Magnum invests €10m in Hungary production

Magnum invests €10m in Hungary production

Magnum is adding capacity at its Hungarian ice cream plant. The Veszprém investment includes a new line for Bonbons and strengthens the company’s European manufacturing base during its wider operational separation from Unilever.


IN Brief:

  • The Magnum Ice Cream Company has invested about €10m in its Veszprém factory.
  • The upgrade includes a new production line for Magnum Bonbons.
  • The site produces around 230 million ice cream units a year and employs more than 500 people.

The Magnum Ice Cream Company has invested HUF 4bn, about €10m, to modernise its manufacturing facility in Veszprém, Hungary, adding a new production line for Magnum Bonbons and reinforcing the site’s role in European ice cream production.

The factory produces around 230 million ice cream units a year and employs more than 500 people. With the new line in place, Veszprém becomes a stronger platform for bite-sized, premium frozen formats that place different demands on freezing, coating, portioning, and packaging than traditional stick products, tubs, and multipacks.

Bite-sized ice cream formats create a compact but technically demanding manufacturing brief.

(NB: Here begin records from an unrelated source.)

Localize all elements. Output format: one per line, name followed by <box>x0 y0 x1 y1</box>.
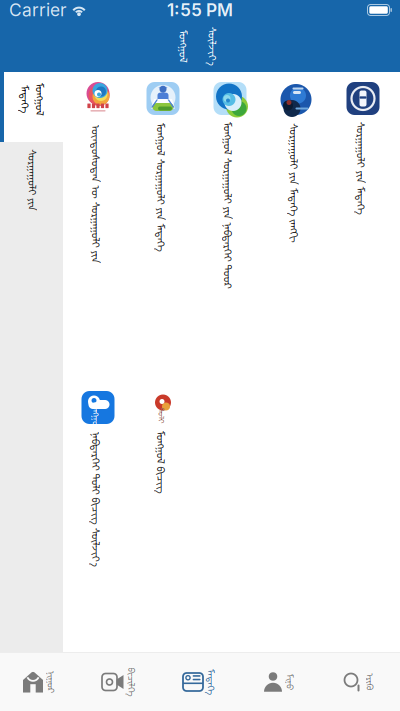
button[interactable]: ᠮᠡᠳᠡᠭᠡ <box>160 653 240 711</box>
staticText: ᠮᠣᠩᠭᠣᠯ ᠰᠤᠷᠭᠠᠭᠤᠯᠢ ᠶᠢᠨ ᠨᠡᠪᠲᠡᠷᠬᠡᠢ ᠲᠣᠣᠷ <box>146 196 314 214</box>
staticText: ᠰᠤᠷᠭᠠᠭᠤᠯᠢ ᠶᠢᠨ ᠮᠡᠳᠡᠭᠡ ᠵᠠᠩᠭᠢ <box>236 174 356 192</box>
button[interactable]: ᠮᠢᠨᠦ <box>240 653 320 711</box>
staticText: ᠨᠢᠭᠤᠷ <box>42 674 64 690</box>
staticText: ᠮᠢᠨᠦ <box>284 674 300 690</box>
button[interactable]: ᠲᠣᠯᠢ <box>137 391 189 495</box>
staticText: ᠮᠡᠳᠡᠭᠡ <box>200 674 226 690</box>
staticText: ᠦᠨᠳᠦᠰᠦᠲᠡᠨ ᠦ ᠰᠤᠷᠭᠠᠭᠤᠯᠢ ᠶᠢᠨ <box>28 185 168 203</box>
button[interactable]: ᠦᠨᠳᠦᠰᠦᠲᠡᠨ ᠦ ᠰᠤᠷᠭᠠᠭᠤᠯᠢ ᠶᠢᠨ <box>72 82 124 268</box>
button[interactable]: ᠡᠷᠢᠬᠦ <box>320 653 400 711</box>
staticText: ᠮᠣᠩᠭᠣᠯ ᠰᠤᠷᠭᠠᠭᠤᠯᠢ ᠶᠢᠨ ᠮᠡᠳᠡᠭᠡ <box>98 178 228 196</box>
staticText: ᠰᠤᠷᠭᠠᠭᠤᠯᠢ ᠶᠢᠨ <box>4 171 66 189</box>
staticText: ᠪᠢᠴᠢᠯᠭᠡ <box>119 674 148 690</box>
button[interactable]: ᠰᠤᠷᠭᠠᠭᠤᠯᠢ ᠶᠢᠨ <box>0 142 63 216</box>
button[interactable]: ᠮᠣᠩᠭᠣᠯ ᠰᠤᠷᠭᠠᠭᠤᠯᠢ ᠶᠢᠨ ᠮᠡᠳᠡᠭᠡ <box>137 82 189 254</box>
staticText: ᠡᠷᠢᠬᠦ <box>363 674 381 690</box>
button[interactable]: ᠮᠣᠩᠭᠣᠯ <box>72 391 124 569</box>
staticText: ᠰᠤᠷᠭᠠᠭᠤᠯᠢ ᠶᠢᠨ ᠮᠡᠳᠡᠭᠡ <box>316 159 400 177</box>
staticText: 1:55 PM <box>167 0 233 20</box>
button[interactable]: ᠰᠤᠷᠭᠠᠭᠤᠯᠢ ᠶᠢᠨ ᠮᠡᠳᠡᠭᠡ ᠵᠠᠩᠭᠢ <box>270 83 322 245</box>
staticText: ᠮᠣᠩᠭᠣᠯ <box>26 90 58 108</box>
staticText: ᠮᠣᠩᠭᠣᠯ <box>169 37 202 55</box>
button[interactable]: ᠮᠣᠩᠭᠣᠯ ᠰᠤᠷᠭᠠᠭᠤᠯᠢ ᠶᠢᠨ ᠨᠡᠪᠲᠡᠷᠬᠡᠢ ᠲᠣᠣᠷ <box>204 82 256 290</box>
staticText: ᠰᠦᠯᠵᠢᠶ᠎ᠡ <box>195 37 234 55</box>
staticText: Carrier <box>9 0 67 20</box>
staticText: ᠮᠣᠩᠭᠣᠯ <box>83 407 113 424</box>
button[interactable]: ᠨᠢᠭᠤᠷ <box>0 653 80 711</box>
button[interactable]: ᠪᠢᠴᠢᠯᠭᠡ <box>80 653 160 711</box>
staticText: ᠲᠣᠯᠢ <box>155 408 171 422</box>
button[interactable]: ᠮᠡᠳᠡᠭᠡ <box>0 72 63 142</box>
staticText: ᠨᠡᠪᠲᠡᠷᠬᠡᠢ ᠲᠣᠯᠢ ᠪᠢᠴᠢᠭ ᠰᠦᠯᠵᠢᠶ᠎ᠡ <box>30 490 166 508</box>
staticText: ᠮᠡᠳᠡᠭᠡ <box>13 90 41 108</box>
staticText: ᠮᠣᠩᠭᠣᠯ ᠪᠢᠴᠢᠭ <box>132 453 194 471</box>
button[interactable]: ᠰᠤᠷᠭᠠᠭᠤᠯᠢ ᠶᠢᠨ ᠮᠡᠳᠡᠭᠡ <box>337 82 389 216</box>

Product geometry, chocolate coating behaviour, inclusion control, hardening, crack resistance, and pack presentation all have to be tightly controlled at speed. Smaller formats leave less tolerance for variation, and premium positioning raises the penalty for defects in shape, surface finish, texture, or coating integrity.

Hungary’s position in Magnum’s network is also commercially useful. Central European production hubs give FMCG manufacturers access to regional labour, logistics routes, cold-chain infrastructure, and export flexibility. Frozen desserts are especially dependent on regional planning because stock availability is shaped by weather, holiday periods, promotional cycles, retail freezer space, and transport capacity. Factory investment provides a buffer against demand volatility as well as a platform for new formats.

The Veszprém upgrade follows Magnum’s broader move toward operational independence, with separate technology, planning, and supply-chain systems being built around the ice cream business. That transition has already been visible in work on Magnum’s standalone technology stack, covering planning, forecasting, ERP, CRM, cybersecurity, and AI-supported demand management. A new production line and a new systems backbone are connected parts of the same industrial shift.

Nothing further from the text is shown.